Comme chaque année, l’œuvre la plus créative du Voyage à
Nantes estival est peut-être son bilan. Mais ça commence quand même à devenir
laborieux. Ainsi s’ouvre le bilan de fréquentation estivale 2016 :
« Toute l’année le Voyage à Nantes
travaille pour le développement du tourisme à Nantes et si l’événement estival
reste la partie la plus visible de son action, cette édition 2016 marque, après
5 ans d’activités, combien l’art dans l’espace public bouscule la forme de la
ville jusqu’à inventer de nouveaux usages pour ses habitants et visiteurs
extérieurs. »
Soixante
mots pour ne rien dire (
« l’art bouscule la forme de la ville jusqu’à
inventer de nouveaux usages » : bravo à l’exégète qui saura
décrypter cette formule boursouflée) : personne n’a donc eu l’idée de
faire relire le dossier de presse par un professionnel de la com’ ? Même
un stagiaire aurait suffi… À titre de comparaison, voici comment débute le
bilan
de saison départemental de Loire-Atlantique développement :
« Dans
un contexte national de baisse de la fréquentation touristique, l’été de la
Loire-Atlantique a été sauvé par une météo très favorable. Le département se
révèle ainsi une valeur sûre ! »
C’est
toute la différence entre les pros et les amateurs…

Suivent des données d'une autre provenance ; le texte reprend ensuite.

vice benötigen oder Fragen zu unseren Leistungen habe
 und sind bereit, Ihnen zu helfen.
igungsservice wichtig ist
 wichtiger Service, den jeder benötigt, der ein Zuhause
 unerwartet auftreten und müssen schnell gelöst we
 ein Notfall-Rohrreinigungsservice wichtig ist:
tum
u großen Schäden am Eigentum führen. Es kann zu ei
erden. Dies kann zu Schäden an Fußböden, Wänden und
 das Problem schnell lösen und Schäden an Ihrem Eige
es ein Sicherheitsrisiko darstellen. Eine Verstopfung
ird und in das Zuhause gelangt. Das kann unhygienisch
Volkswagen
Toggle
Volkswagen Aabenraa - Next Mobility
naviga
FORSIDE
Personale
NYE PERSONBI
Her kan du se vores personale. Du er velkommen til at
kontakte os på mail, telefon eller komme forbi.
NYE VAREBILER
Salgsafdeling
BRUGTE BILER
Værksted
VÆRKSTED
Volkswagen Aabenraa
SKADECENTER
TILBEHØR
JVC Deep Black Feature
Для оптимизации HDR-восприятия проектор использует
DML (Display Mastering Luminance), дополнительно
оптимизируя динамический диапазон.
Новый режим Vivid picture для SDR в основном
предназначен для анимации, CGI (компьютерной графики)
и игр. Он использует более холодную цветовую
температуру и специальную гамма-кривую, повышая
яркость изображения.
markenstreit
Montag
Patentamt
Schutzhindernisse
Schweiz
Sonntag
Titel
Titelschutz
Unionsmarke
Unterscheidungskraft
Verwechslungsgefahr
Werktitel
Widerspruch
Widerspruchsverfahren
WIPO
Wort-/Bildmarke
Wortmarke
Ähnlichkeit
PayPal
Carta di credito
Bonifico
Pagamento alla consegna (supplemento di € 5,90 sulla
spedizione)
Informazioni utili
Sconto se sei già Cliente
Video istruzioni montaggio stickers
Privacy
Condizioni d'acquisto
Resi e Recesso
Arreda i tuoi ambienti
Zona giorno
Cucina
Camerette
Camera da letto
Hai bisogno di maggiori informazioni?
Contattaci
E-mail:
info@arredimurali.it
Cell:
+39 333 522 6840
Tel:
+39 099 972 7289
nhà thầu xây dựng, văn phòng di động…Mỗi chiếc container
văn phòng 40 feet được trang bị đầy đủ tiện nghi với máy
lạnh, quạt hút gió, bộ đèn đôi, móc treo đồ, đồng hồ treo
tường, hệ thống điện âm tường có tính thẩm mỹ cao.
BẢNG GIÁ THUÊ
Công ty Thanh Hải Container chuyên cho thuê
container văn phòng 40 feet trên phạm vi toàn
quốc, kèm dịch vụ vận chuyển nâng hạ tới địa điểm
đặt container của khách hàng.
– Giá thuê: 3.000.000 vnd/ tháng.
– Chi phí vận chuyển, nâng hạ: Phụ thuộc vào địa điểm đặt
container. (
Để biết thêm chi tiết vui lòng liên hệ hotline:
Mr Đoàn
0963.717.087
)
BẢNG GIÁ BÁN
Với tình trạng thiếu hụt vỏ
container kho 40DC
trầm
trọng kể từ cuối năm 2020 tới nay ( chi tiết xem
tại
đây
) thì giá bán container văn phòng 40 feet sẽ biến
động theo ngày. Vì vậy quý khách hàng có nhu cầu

Mais attendez ! Le Voyage à Nantes se rattrape aux
branches avant la fin de la première page :
« nous sommes heureux
de constater une fréquentation stable sur les deux mois d’été. »
Eh ! bien voilà ! Ce qui va sans dire va mieux en le disant. Hélas ça va beaucoup moins bien en le comptant. « Cette édition
2016 réunit 1 700 684 visites le long de la ligne verte », précise Le Voyage à
Nantes. Puisqu’il y a stabilité, c’est donc que la fréquentation de 2015 devait
se situer dans les mêmes eaux ? Pas du tout : l’édition 2015 avait
revendiqué 2 056 000 visites. Le compte est vite fait : la « fréquentation
stable » a en réalité baissé de 355 316 personnes. Ce 0 %
est en fait un –17,3 %…
Ça vous paraît trop gros pour être vrai ? Inutile de vous jeter sur
l’internet pour vérifier : le bilan 2015 est aujourd’hui introuvable,
à
l’instar du bilan 2013. Mais la piste peut quand même être remontée grâce
à…
Nantes
Métropole : on n’est jamais si bien trahi que par les siens ! Voici
ce qu’on lit, à ce jour encore (mais demain qui sait ?), sur son site
officiel concernant l'été 2015 :
Le bilan de 2015 est donc bel et bien de 2 056 000
visites (« soit 66 745 en plus par rapport à 2014 ») alors que
le dossier de presse 2016 présenté jeudi dernier par Le Voyage à Nantes n’en
compte plus que 1 665 294. Maintenant, que faut-il en conclure :
que le bilan 2016 est trafiqué ou que le bilan 2015 était gonflé ? Je ne me
prononcerai pas*.
Il faut ajouter à cela que les visites ont eu tendance à se
concentrer sur deux sites seulement : le jardin des plantes et la cour du
château des ducs. Ils totalisent à eux deux 871 136 visites, soit plus de
la moitié du total. On dirait que « l’art dans l’espace public »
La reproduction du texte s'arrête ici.